Knead the dough on a lightly flour surface about 5 minutes, or until smooth.
Divide the dough in half. Shape each half into a roll 12 inches long and cut each roll into 1/2-inch slices.
Roll 1 slice of dough into a 3-inch circle and place 1 tablespoon pork mixture in the center of the circle. Lift up the edges of the circle and pinch 5 pleats up to create a pouch to encase the mixture. Pinch the top together. Repeat with the remaining slices of dough and filling.
For the filling:
• 1/2 pound firm tofu
• 1/2 cup finely shredded carrot
• 1/2 cup finely chopped bok choy
• 1/4 cup finely chopped water chestnuts
• 1/4 cup finely chopped bamboo shoots
• 1/4 cup finely chopped garlic chives
• 2 cloves garlic, peeled and minced
• 1 tablespoon dark soy sauce
• 1/2 teaspoon sesame oil
• 1/4 teaspoon salt
• 1 package potsticker or gyoza wrappers
• 2 tablespoons oil for frying the dumplings
Drain the tofu, cut into cubes and mash. Wash and prepare the vegetables. Combine the tofu with the remainder of the ingredients and seasonings.
Lay out one of the gyoza wrappers in front of you.
Dip your finger in the water and moisten the edges of the wrapper.
Place a heaping teaspoon of filling in the middle of the wrapper.
Fold the gyoza wrapper over the filling and pinch the edges to seal it shut. (You may want to use a cornstarch/water mixture to make this easier).
Heat 2 tablespoons oil in a large skillet or wok.When oil is ready, carefully add the dumplings and cook on high heat until golden brown (about 1 minute).

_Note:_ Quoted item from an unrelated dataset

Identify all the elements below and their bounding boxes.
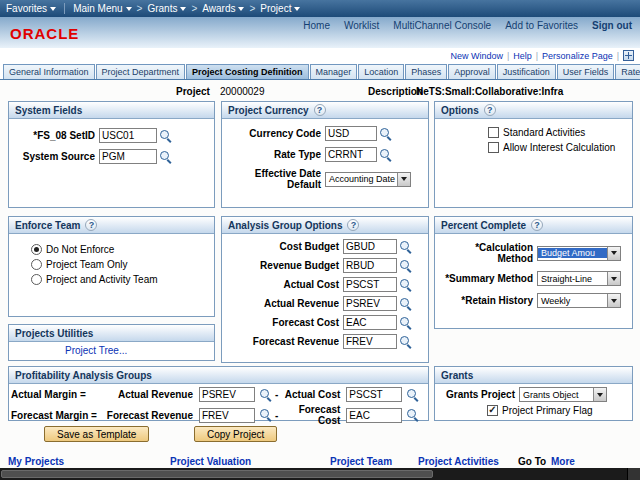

Without turning the dumplings over, add 1/2 cup of water and cover. Cook for about 1 minute to cook the raw filling and then uncover and continue cooking until most of the liquid is absorbed.
Serve the potstickers with the burnt side on top, with potsticker dipping sauce or soy sauce mixed with minced ginger for dipping.
I wanted to make vegetable dumplings, but I also wanted to make the dough myself, so what I have listed here is two recipes, both from About.com. One is for Veg dumplings using premade wrappers, and one is the dough from some meat dumplings.
These were so much fun to make!
I had always thought that flour and water alone would just make glue, but it turns out it makes a really good dumpling dough. It was really easy to make and really easy to roll too. Next time I make them I will probably roll them slightly thinner, but then again, maybe not.
The filling was great. I couldn't get the right kind of tofu, so I skipped it, but it was fine without it. Really crispy and dumpling-y.
The method of cooking was interesting, and they looked cool in the pan. All in all there is nothing bad to say about this recipe. I love it!